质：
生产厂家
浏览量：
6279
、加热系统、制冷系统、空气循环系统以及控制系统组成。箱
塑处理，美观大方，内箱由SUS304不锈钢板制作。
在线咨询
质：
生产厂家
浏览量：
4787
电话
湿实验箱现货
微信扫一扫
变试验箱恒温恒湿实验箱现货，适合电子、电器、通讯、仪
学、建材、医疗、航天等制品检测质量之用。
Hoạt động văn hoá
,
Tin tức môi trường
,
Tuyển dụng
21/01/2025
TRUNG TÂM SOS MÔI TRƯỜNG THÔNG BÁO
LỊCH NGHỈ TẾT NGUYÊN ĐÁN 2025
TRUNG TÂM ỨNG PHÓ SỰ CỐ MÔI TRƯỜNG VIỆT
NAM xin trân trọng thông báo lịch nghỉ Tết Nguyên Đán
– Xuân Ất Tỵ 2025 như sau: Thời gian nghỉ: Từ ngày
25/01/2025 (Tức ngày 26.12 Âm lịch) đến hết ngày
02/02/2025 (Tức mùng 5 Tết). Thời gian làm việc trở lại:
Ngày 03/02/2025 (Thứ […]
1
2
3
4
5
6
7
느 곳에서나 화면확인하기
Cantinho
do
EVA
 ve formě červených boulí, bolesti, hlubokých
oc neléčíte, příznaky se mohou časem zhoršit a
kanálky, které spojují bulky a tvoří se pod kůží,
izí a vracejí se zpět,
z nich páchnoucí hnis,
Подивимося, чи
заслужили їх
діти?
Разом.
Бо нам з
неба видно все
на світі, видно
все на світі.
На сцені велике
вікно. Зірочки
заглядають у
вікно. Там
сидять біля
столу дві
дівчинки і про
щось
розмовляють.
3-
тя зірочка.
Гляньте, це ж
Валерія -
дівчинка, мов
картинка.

- - - - - - -

**WORK TO COMPLETE:** Filter the material for the word "gian" and copy each matching line.

**EXERCISE ANSWER:**
– Xuân Ất Tỵ 2025 như sau: Thời gian nghỉ: Từ ngày
02/02/2025 (Tức mùng 5 Tết). Thời gian làm việc trở lại:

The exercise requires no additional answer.